If you have any concerns about the submission, you should contact the State Manager in your local Accreditation Agency office. If you have concerns you will receive retribution, you should raise your concerns with us as soon as possible.
Will submitting a response really make a difference?
Submitting a response gives the decision-maker information that deficiencies are being managed to ensure continuing care for residents. It also provides confidence that any failure to meet the Accreditation Standards will be rectified quickly and in a planned manner to prevent recurrence.
Responses from approved providers form a major reason why a decision-maker may disagree with a team’s findings regarding failure to meet the Accreditation Standards. They may also affect the period of accreditation granted, and the form and frequency of assessment contacts.
What should be included in a response?
The response should present a logical argument about how the home meets the Accreditation Standards, or what actions are occurring to meet the standards in the quickest possible time to ensure adequate and sustainable care for residents.
While each issue identified in the report should be addressed, the submission should also include information on:
- how the overall system has been remedied or works to ensure adequate and sustainable care and services to residents
- how the home has communicated any necessary changes to staff and residents
- what systems have been put in place to monitor expected outcomes that the team identified as ‘not met’, and prevent recurrence of the issue.
The decision-maker is most interested in receiving information on how the system is now working to provide adequate care and services to residents. Such information should therefore include a description of the system and any changes (including dates), and supporting information – such as copies of calendars, tools, memoranda.
Some improvements require extensive planning. For this reason, where the home has not yet put all actions in place, including evaluation processes, the approved provider should provide information on progress made and an improvement plan for future actions. Such a plan should be broken down into smaller actions to remedy an overall issue and contain:
- details on each action
- intended result of each action
- person responsible (to reflect adequate resourcing)

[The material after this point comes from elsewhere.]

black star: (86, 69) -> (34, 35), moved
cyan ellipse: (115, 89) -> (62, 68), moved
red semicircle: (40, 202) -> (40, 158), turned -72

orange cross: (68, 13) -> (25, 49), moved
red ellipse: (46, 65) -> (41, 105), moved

- clear dates for each individual action
- any additional relevant comments.
The dates for planned actions should be reasonable. This means prioritising improvements, and ensuring prompt action will be taken to remedy areas of poor care and services to residents as soon as possible. The goals should be achievable.

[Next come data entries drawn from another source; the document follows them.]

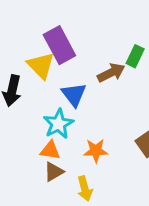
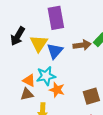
yellow triangle: (41, 65) -> (39, 43), moved
cyan star: (58, 124) -> (46, 76), moved

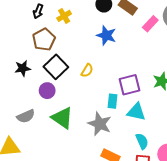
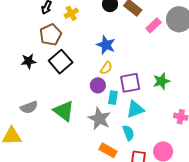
blue star: (106, 35) -> (106, 45), moved
yellow semicircle: (87, 70) -> (106, 68), moved
purple circle: (47, 91) -> (98, 85), moved
cyan triangle: (136, 112) -> (135, 109), turned -36
cyan semicircle: (142, 141) -> (128, 133), moved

Please be aware that providing false or misleading information is a serious offence under the Criminal Codes Act 1995.
Should responses only include information on expected outcomes that were reported not met?
Because the assessment team only presents findings about performance against the Accreditation Standards, a decision-maker may consider other information in a report, and decide on additional failures to meet the Accreditation Standards. Other issues may also give further weight to failure to meet the Accreditation Standards.

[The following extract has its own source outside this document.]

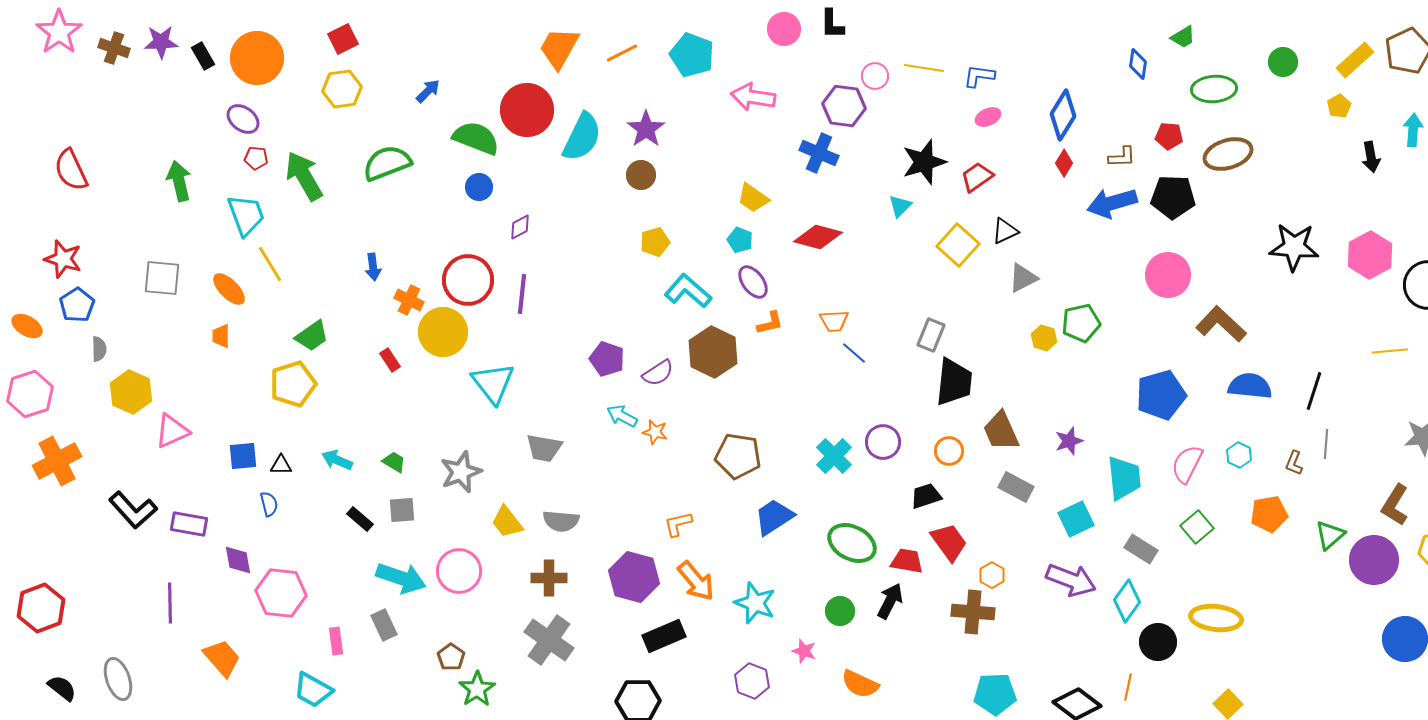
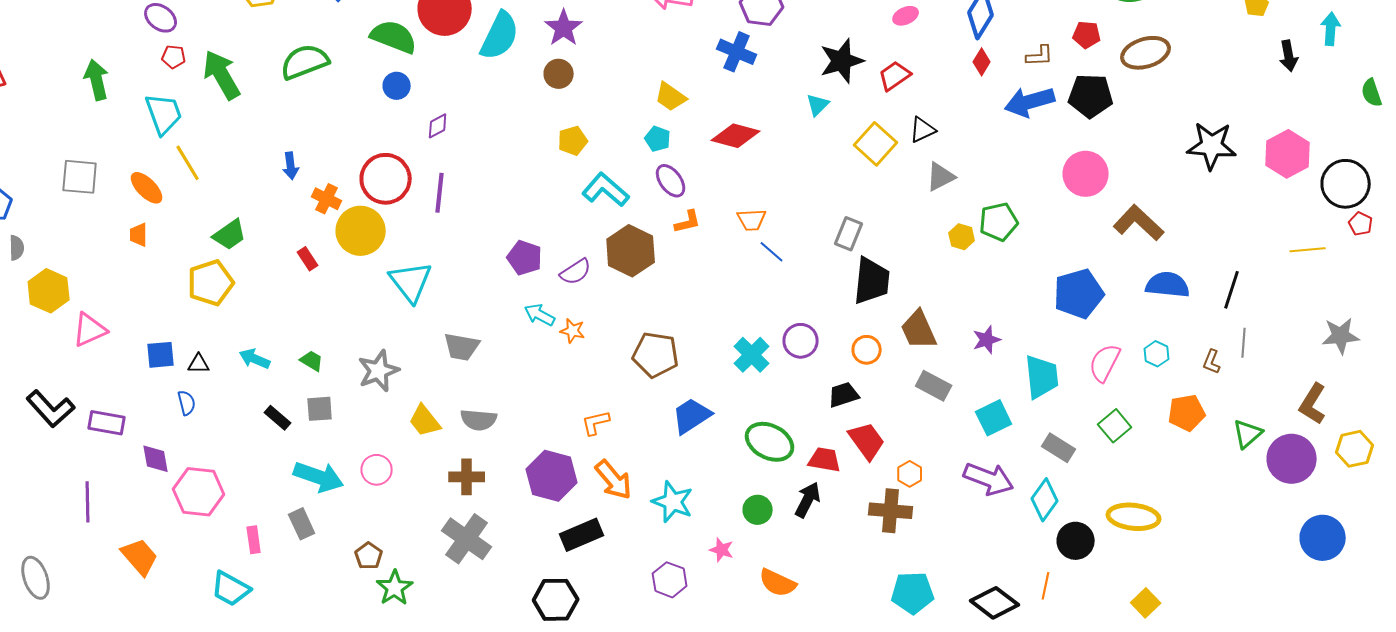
pink circle: (459, 571) -> (377, 470), size x0.7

Approved providers should therefore consider all information provided in reports. This also reflects the approved provider’s approach to using all available information about the home to pursue continuous improvement of care for residents.
How do I make a response?
Detailed instructions about how to make a response is provided to approved providers either in the reports (‘assessment information’) or in correspondence from a decision-maker.
Where can I get more information?
Information on some of the considerations for ensuring performance against the Accreditation Standards is found in our Results and processes guide.